The national debt should really be called the treasury debt for it is singularly only the debt outstanding to the US Treasury.  It does not cover the account balances of dollars outside the country ($10 trillion) nor the debts owed by the US agencies such as Ginnie Mae, Fannie Mae, Freddie Mac, and Sallie Mae estimated to be something on the order $15 trillion.  Nor does the so-called national debt include the balance sheet from the Federal Reserve.  While not trying to be esoteric, it does not include the deficit spending for the next 12 months let alone as it should the next 10 years.  So approximately-- in a real form debt analysis-- the Government is in debt some $52 trillion.  If for perspective we include all non-federal government debt that would place the entire country--all 311 million people---in debt to the tune of $80 trillion.

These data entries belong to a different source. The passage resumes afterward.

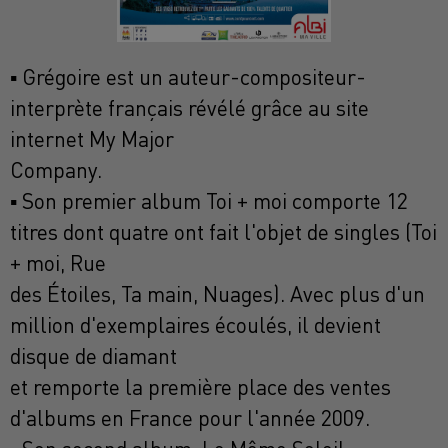
▪ Grégoire est un auteur-compositeur-
interprète français révélé grâce au site
internet My Major
Company.
▪ Son premier album Toi + moi comporte 12
titres dont quatre ont fait l'objet de singles (Toi
+ moi, Rue
des Étoiles, Ta main, Nuages). Avec plus d'un
million d'exemplaires écoulés, il devient
disque de diamant
et remporte la première place des ventes
d'albums en France pour l'année 2009.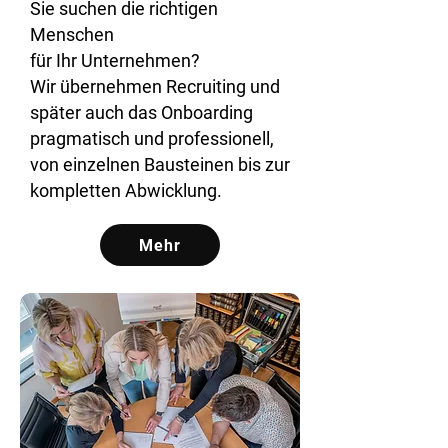
Sie suchen die richtigen
Menschen
für Ihr Unternehmen?
Wir übernehmen Recruiting und
später auch das Onboarding
pragmatisch und professionell,
von einzelnen Bausteinen bis zur
kompletten Abwicklung.
Mehr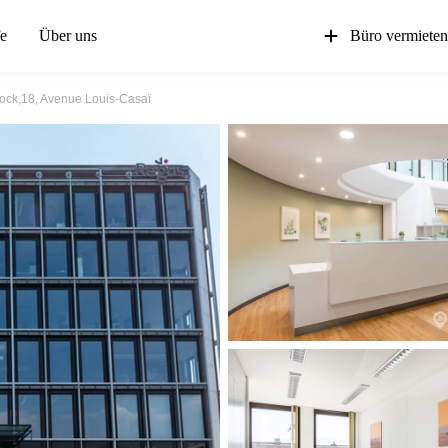
fe
Über uns
Büro vermiete
tock,18, Avenue Louis-Casaï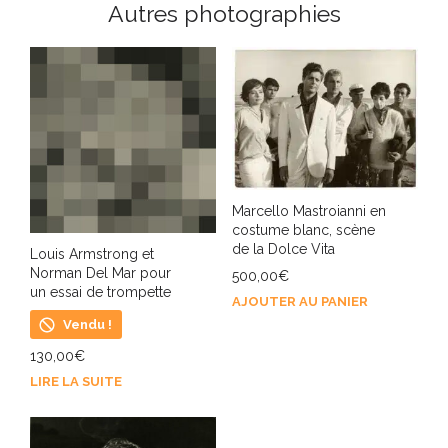
Autres photographies
Marcello Mastroianni en
costume blanc, scène
de la Dolce Vita
Louis Armstrong et
Norman Del Mar pour
500,00
€
un essai de trompette
AJOUTER AU PANIER
Vendu !
130,00
€
LIRE LA SUITE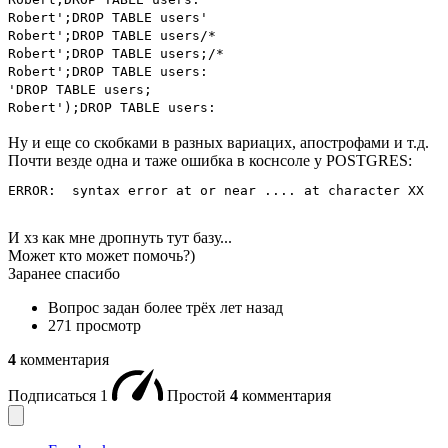
Robert';DROP TABLE users'
Robert';DROP TABLE users/*
Robert';DROP TABLE users;/*
Robert';DROP TABLE users:
'DROP TABLE users;
Robert');DROP TABLE users:
Ну и еще со скобками в разных вариацих, апострофами и т.д.
Почти везде одна и таже ошибка в коснсоле у POSTGRES:
ERROR:  syntax error at or near .... at character XX
И хз как мне дропнуть тут базу...
Может кто может помочь?)
Заранее спасибо
Вопрос задан
более трёх лет назад
271 просмотр
4
комментария
Подписаться
1
Простой
4
комментария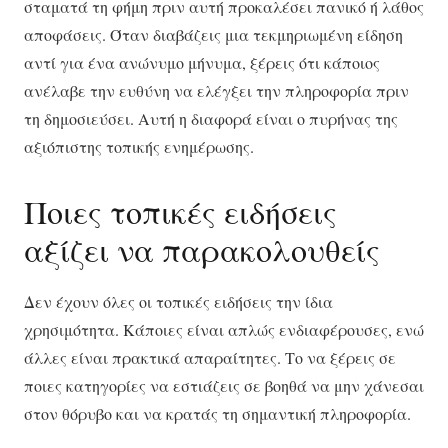
σταματά τη φήμη πριν αυτή προκαλέσει πανικό ή λάθος
αποφάσεις. Όταν διαβάζεις μια τεκμηριωμένη είδηση
αντί για ένα ανώνυμο μήνυμα, ξέρεις ότι κάποιος
ανέλαβε την ευθύνη να ελέγξει την πληροφορία πριν
τη δημοσιεύσει. Αυτή η διαφορά είναι ο πυρήνας της
αξιόπιστης τοπικής ενημέρωσης.
Ποιες τοπικές ειδήσεις
αξίζει να παρακολουθείς
Δεν έχουν όλες οι τοπικές ειδήσεις την ίδια
χρησιμότητα. Κάποιες είναι απλώς ενδιαφέρουσες, ενώ
άλλες είναι πρακτικά απαραίτητες. Το να ξέρεις σε
ποιες κατηγορίες να εστιάζεις σε βοηθά να μην χάνεσαι
στον θόρυβο και να κρατάς τη σημαντική πληροφορία.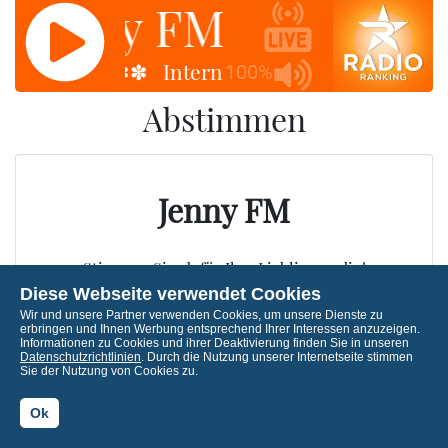
Jenny FM
Jenny F
it: 04:05 ✽✽✽ Internationaler Tag der auto
100%
Abstimmen
Jenny FM
Stimmen Sie ab für Ihre Lieblingsradio!
Diese Webseite verwendet Cookies
Wir und unsere Partner verwenden Cookies, um unsere Dienste zu
erbringen und Ihnen Werbung entsprechend Ihrer Interessen anzuzeigen.
Informationen zu Cookies und ihrer Deaktivierung finden Sie in unseren
Datenschutzrichtlinien
. Durch die Nutzung unserer Internetseite stimmen
Sie der Nutzung von Cookies zu.
Ok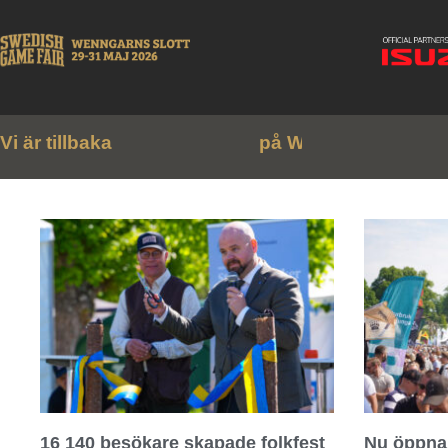
Vi är tillbaka
2
9
r
n
s
s
l
o
t
t
!
m
–
3
1
a
a
j
g
n
16 140 besökare skapade folkfest
Nu öppna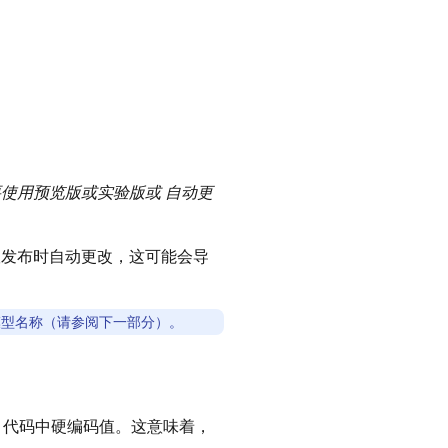
要使用
预览版
或
实验版
或 自动更
版发布时自动更改，这可能会导
型名称（请参阅下一部分）。
 代码中硬编码值。这意味着，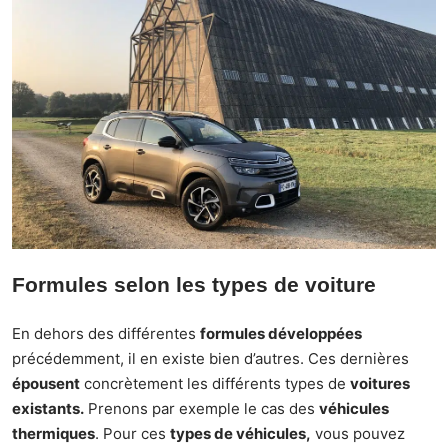
Formules selon les types de voiture
En dehors des différentes
formules développées
précédemment, il en existe bien d’autres. Ces dernières
épousent
concrètement les différents types de
voitures
existants.
Prenons par exemple le cas des
véhicules
thermiques
. Pour ces
types de véhicules,
vous pouvez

Dealing with 15% of that number as if it were significant without any leadership whatsoever to address the total is in fact senseless. Until the country is willing to address the entire issue including the single most massive transfer of wealth from the public to Wall Street, nothing will be accomplished.  To put it in perspective, we have been witnesses to the neoliberal presidencies of Carter, Bush I and II, Clinton and Obama....all in a head long charge to transfer the bulk of the wealth of the country to a handful of Wall street bankers, managers and crooks.

With my ears I heard Barack Obama say he did not run for president to bail out a bunch of Wall Street bankers, when in fact that is just what he did.  Until these issues are addressed, comment on a minor debate such as that which stands before Congress today in an attempt to confuse the public about the debt crisis is nothing more than redundant. I would be remiss if I did not raise my cup to salute the 22 valiant members of the Tea Party Caucus that voted "no" in the House.  As I see it, there are only a few winners in this debacle:  those brave 22 patriots standing as if they were at Lexington and Concord in the people's House and Marco Rubio and Rand Paul. As these two patriots stood firm and unflappable on the Senate floor, I was reminded of James Madison and George Washington.

I'm Mad as Hell and I am Not Going to Take it anymore!!!!

by Warren Roche

I just sent this email to my congressman, Trent Franks: "Do NOT vote for this new "bi-partisan" debt bill. This country is suffering from a growing fiscal cancer. What we need is chemotherapy. This bill isn't even a placebo for aspirin! I view this bill as WORSE than ObamaCare, which "we had to pass to find out what's in it." If this bill passes we will STILL not know what's in it, even if it passes. Too much left up to an unnamed commission. I don't see the value of a bill that in 10 years will still leave us with a national debt in excess of $20 TRILLION, and that is if we can believe ASSumptions made by the Obama Administration that things like ObamaCare will actually cost what they say it will cost. Everybody knows it will cost at least 2 to 3 times their estimates. We need to make CUTS NOW!"